Monday, Apr. 21, 1980
Scraps of Genius
By Christopher Porterfield
THE LIFE OF KATHERINE MANSFIELD by Antony Alpers Viking; 466 pages; $16.95
On a sunny morning in 1918, a weak, feverish Katherine Mansfield arose in a shabby hotel on the French Riviera and, for the first time, coughed up blood. "I don't want to find this is real consumption," she wrote in her journal. "I shan't have my work written. That's what matters. How unbearable it would be to die --leave 'scraps,' 'bits' ... nothing real finished."
But, as she well knew, it was tuberculosis. And when she did die five years later at the age of 34, the writing she left behind was indeed a scrappy oeuvre: 88 stories, 26 of them unfinished, many others juvenilia, sketches, magazine-formula pieces, experimental cul-de-sacs. Fortunately, among them were also shards of genius. Her best stories--At the Bay, Je ne parle pas franc,ais, The Daughters of the Late Colonel, The Garden Party, perhaps half a dozen others--leaped beyond the traditional 19th century tale in a few quick, bright strokes. Although they were short on narrative, the pieces proved startlingly fresh, almost hallucinatory in their vividness, yet anchored in wit and ruthless reportage.
After her death, Mansfield's husband and executor, Critic John Middleton Murry, set out to canonize her as "the most wonderful writer and most beautiful spirit of our time." As Antony Alpers shows in this sturdy, sensible book, Murry's hagiography was as much a disservice as the excessive imitation, dismissal and neglect that later overtook her.
Mansfield's life was an even more ill-matched jumble than her work. The daughter of a prosperous New Zealand business leader, she had "gone every sort of hog since she was 17," as Virginia Woolf put it. That included a string of lesbian as well as heterosexual affairs, a pregnancy and miscarriage and a bizarre episode in which she married a singer whom she had known for three weeks, then abandoned him on their wedding night. In her first eight years in England she had 29 postal addresses, not counting excursions to Europe.
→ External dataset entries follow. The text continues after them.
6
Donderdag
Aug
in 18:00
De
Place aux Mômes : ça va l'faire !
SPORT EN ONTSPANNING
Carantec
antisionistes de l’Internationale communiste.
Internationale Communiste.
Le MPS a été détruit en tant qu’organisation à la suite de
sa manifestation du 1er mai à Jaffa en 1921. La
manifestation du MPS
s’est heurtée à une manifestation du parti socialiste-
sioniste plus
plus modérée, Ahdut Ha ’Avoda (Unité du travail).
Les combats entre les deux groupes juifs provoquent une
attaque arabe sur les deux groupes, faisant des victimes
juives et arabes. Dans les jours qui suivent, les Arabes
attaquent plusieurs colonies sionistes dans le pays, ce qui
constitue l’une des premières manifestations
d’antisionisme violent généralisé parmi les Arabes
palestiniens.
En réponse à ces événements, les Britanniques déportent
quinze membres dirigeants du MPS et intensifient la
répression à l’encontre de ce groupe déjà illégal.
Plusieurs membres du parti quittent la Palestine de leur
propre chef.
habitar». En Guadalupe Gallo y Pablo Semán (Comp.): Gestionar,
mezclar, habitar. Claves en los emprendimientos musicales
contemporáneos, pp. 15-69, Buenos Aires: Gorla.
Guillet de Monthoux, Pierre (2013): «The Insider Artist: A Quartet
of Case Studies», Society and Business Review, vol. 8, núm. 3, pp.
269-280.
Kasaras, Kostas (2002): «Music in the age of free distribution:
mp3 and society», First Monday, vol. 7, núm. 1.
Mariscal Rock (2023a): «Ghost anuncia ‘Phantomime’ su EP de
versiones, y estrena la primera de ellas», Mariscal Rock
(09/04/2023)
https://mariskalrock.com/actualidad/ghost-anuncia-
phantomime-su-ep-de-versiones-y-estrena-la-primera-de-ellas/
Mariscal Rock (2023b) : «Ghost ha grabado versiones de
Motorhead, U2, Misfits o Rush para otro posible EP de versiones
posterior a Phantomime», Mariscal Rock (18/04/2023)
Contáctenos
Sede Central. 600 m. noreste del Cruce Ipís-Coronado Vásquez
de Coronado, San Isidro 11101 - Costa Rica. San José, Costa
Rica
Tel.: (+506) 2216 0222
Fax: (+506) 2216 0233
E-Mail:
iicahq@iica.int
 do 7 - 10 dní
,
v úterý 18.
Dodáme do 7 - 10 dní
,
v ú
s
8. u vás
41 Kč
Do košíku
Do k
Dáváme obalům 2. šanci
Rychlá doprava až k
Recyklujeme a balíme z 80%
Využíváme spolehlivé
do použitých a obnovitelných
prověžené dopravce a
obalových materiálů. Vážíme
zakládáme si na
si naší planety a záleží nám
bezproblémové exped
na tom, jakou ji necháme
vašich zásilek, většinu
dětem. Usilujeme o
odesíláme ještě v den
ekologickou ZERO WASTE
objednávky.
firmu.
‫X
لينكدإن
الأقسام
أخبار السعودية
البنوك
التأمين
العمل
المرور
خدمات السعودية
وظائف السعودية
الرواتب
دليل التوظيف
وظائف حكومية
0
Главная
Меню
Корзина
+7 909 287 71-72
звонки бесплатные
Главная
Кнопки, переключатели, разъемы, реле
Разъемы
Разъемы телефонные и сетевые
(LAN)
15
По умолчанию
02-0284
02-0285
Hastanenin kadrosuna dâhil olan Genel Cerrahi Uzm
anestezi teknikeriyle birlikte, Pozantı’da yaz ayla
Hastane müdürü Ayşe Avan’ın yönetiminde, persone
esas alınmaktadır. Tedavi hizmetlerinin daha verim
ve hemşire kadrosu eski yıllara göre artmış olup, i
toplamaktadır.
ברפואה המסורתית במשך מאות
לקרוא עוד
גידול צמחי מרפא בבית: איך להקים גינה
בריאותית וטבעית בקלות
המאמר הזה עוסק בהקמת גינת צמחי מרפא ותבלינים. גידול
She compartmentalized her life, playing different roles to different people: the reckless bohemian, the exalted votary of art, the matey colonial. Paraphrasing Polonius in her journal, she wrote: "True to oneself Which self?" --Christopher Porterfield
She and Murry began as intellectual roommates. They shook hands before retiring to separate beds: "Goodnight, Murry" -- "Goodnight, Mansfield." Al though they lived apart during their troubled, debt-ridden marriage almost as much as they were together, he was one of the two enduring people in her life.
The other was a quiet, hulking former schoolmate named Ida Baker, a sort of Alice B. Toklas in search of a Gertrude Stein. Ida was never Mansfield's lover, but she attached herself as factotum, confidante and nursemaid. To Mansfield, these ministrations were occasionally suffocating but ultimately indispensable. She sometimes referred to Ida as her wife.
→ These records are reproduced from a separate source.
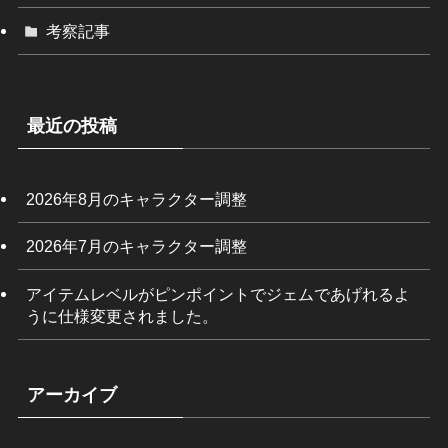
考察記事
最近の投稿
2026年8月のキャラクター調整
2026年7月のキャラクター調整
アイテムレベルがピンポイントでジェムであげれるよ
うに仕様変更されました。
アーカイブ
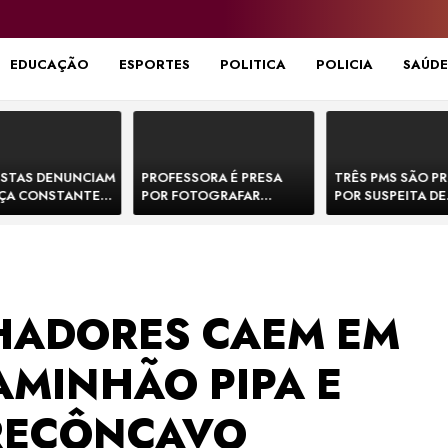
EDUCAÇÃO
ESPORTES
POLITICA
POLICIA
SAÚDE
STAS DENUNCIAM
PROFESSORA É PRESA
TRÊS PMS SÃO P
ÇA CONSTANTE
POR FOTOGRAFAR
POR SUSPEITA DE
NOS NA BR-330 E
PARTES ÍNTIMAS DE
EXECUTAR DOIS
ACIDENTES
BEBÊS EM CRECHE E
E FORJAR CENA D
MANDAR PARA EX-
CONFRONTO NA 
APRESENTADOR
HADORES CAEM EM
AMINHÃO PIPA E
RECÔNCAVO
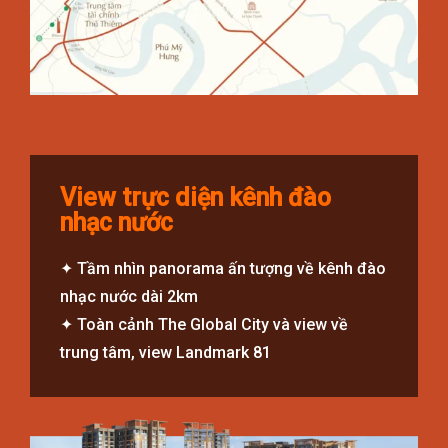
View trực diện kênh đào
nhạc nước
✦︎ Tầm nhìn panorama ấn tượng về kênh đào
nhạc nước dài 2km
✦︎ Toàn cảnh The Global City và view về
trung tâm, view Landmark 81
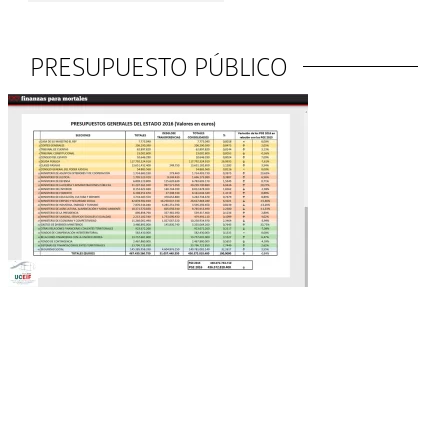
PRESUPUESTO PÚBLICO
Her wide-ranging literary friendships tended to be edgy at best -- as with Virginia Woolf, and quarrelsome at worst -- as with D.H. Lawrence (who seems to have used her as the model for Gudrun in Women in Love). In later years, increasingly ravaged by her disease, she yearned to rise above personal relations, as if a spiritual regeneration might trigger a physical one. She flirted with Roman Catholicism and tried a quack course of X-ray treatments. Finally, one of her old editors and mentors led her to the Russian mystic Gurdjieff, in whose community at Fontainebleau, France, she spent her final days.
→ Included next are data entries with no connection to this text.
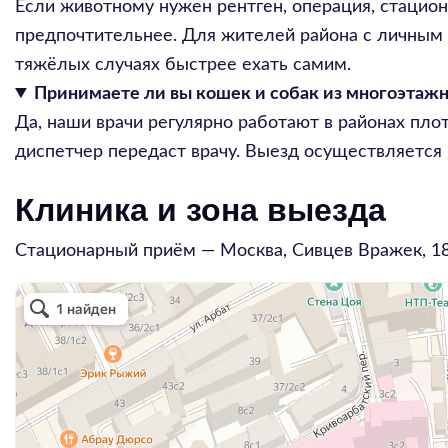
Если животному нужен рентген, операция, стацио
предпочтительнее. Для жителей района с личным 
тяжёлых случаях быстрее ехать самим.
Принимаете ли вы кошек и собак из многоэтаж
Да, наши врачи регулярно работают в районах пл
диспетчер передаст врачу. Выезд осуществляется 
Клиника и зона выезда
Стационарный приём — Москва,
Сивцев Вражек, 1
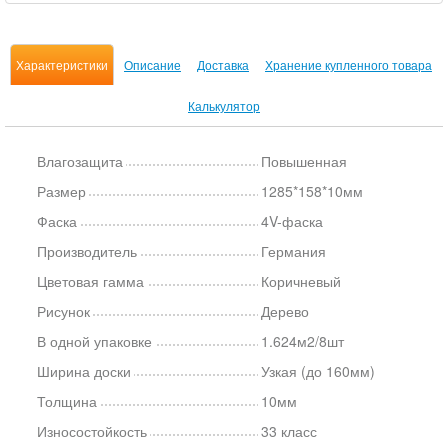
Характеристики
Описание
Доставка
Хранение купленного товара
Калькулятор
Влагозащита
Повышенная
Размер
1285*158*10мм
Фаска
4V-фаска
Производитель
Германия
Цветовая гамма
Коричневый
Рисунок
Дерево
В одной упаковке
1.624м2/8шт
Ширина доски
Узкая (до 160мм)
Толщина
10мм
Износостойкость
33 класс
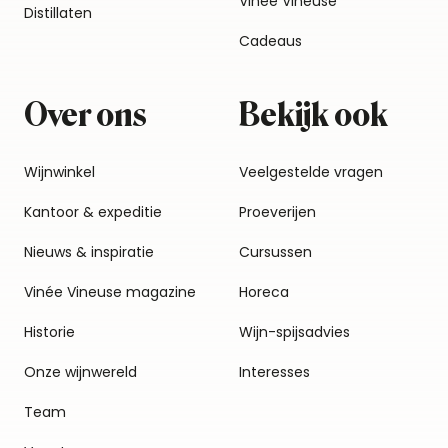
Vinée Vineuse
Distillaten
Cadeaus
Over ons
Bekijk ook
Wijnwinkel
Veelgestelde vragen
Kantoor & expeditie
Proeverijen
Nieuws & inspiratie
Cursussen
Vinée Vineuse magazine
Horeca
Historie
Wijn-spijsadvies
Onze wijnwereld
Interesses
Team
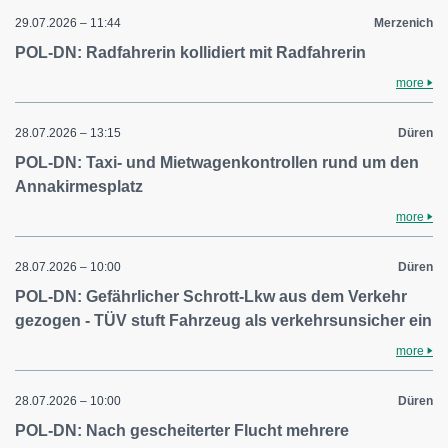
29.07.2026 – 11:44
Merzenich
POL-DN: Radfahrerin kollidiert mit Radfahrerin
more
28.07.2026 – 13:15
Düren
POL-DN: Taxi- und Mietwagenkontrollen rund um den
Annakirmesplatz
more
28.07.2026 – 10:00
Düren
POL-DN: Gefährlicher Schrott-Lkw aus dem Verkehr
gezogen - TÜV stuft Fahrzeug als verkehrsunsicher ein
more
28.07.2026 – 10:00
Düren
POL-DN: Nach gescheiterter Flucht mehrere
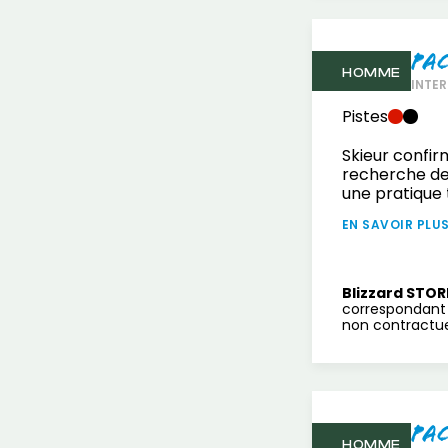
Pa
HOMME
INTER
Pistes
Skieur confir
recherche de
une pratique 
EN SAVOIR PLU
Blizzard STOR
correspondant 
non contractuel
Pa
HOMME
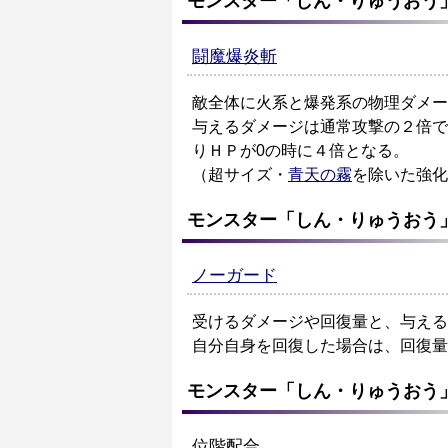
モンスター「しん・りゅうおう
闘魔爆炎斬
敵全体に火系と爆発系の物理ダメー
与えるダメージは通常攻撃の２倍で
りＨＰが0の時に４倍となる。
（超サイズ・
青天の霧
を除いた強化
モンスター「しん・りゅうおう
ノーガード
受けるダメージや回復量と、与える
自分自身を回復した場合は、回復量が
モンスター「しん・りゅうおう
位階配合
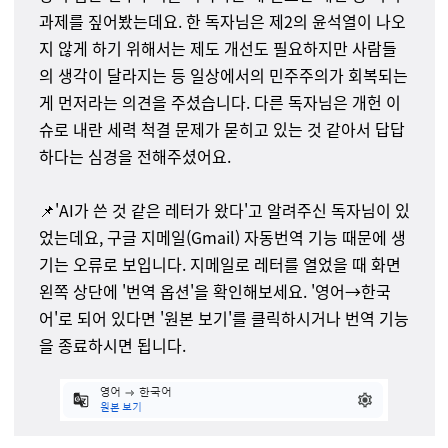
과제를 짚어봤는데요. 한 독자님은 제2의 윤석열이 나오
지 않게 하기 위해서는 제도 개선도 필요하지만 사람들
의 생각이 달라지는 등 일상에서의 민주주의가 회복되는
게 먼저라는 의견을 주셨습니다. 다른 독자님은 개헌 이
슈로 내란 세력 척결 문제가 묻히고 있는 것 같아서 답답
하다는 심경을 전해주셨어요.
📌'AI가 쓴 것 같은 레터가 왔다'고 알려주신 독자님이 있
었는데요, 구글 지메일(Gmail) 자동번역 기능 때문에 생
기는 오류로 보입니다. 지메일로 레터를 열었을 때 화면
왼쪽 상단에 '번역 옵션'을 확인해보세요. '영어→한국
어'로 되어 있다면 '원본 보기'를 클릭하시거나 번역 기능
을 종료하시면 됩니다.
Footloose to the last, she was able to go home again only symbolically. The death of a favorite brother in World War I turned her thoughts back to her family and to New Zealand, the raw land that had been settled but not yet imagined. Mansfield determined to "make our undiscovered country leap into the eyes of the Old World." Alpers, a fellow New Zealander who teaches at Queen's University in Ontario, writes feelingly of the spacious, humane vision she brought to Prelude, At the Bay and her other New Zealand stories. They were, he suggests, "a form of atonement for the sins of her youth." As an erratic schoolgirl in Wellington, Mansfield was once described by a teacher as "imaginative to the point of untruth." By the time she died, unhappy and unfulfilled at Fontainebleau, she had learned to be imaginative to the point of truth.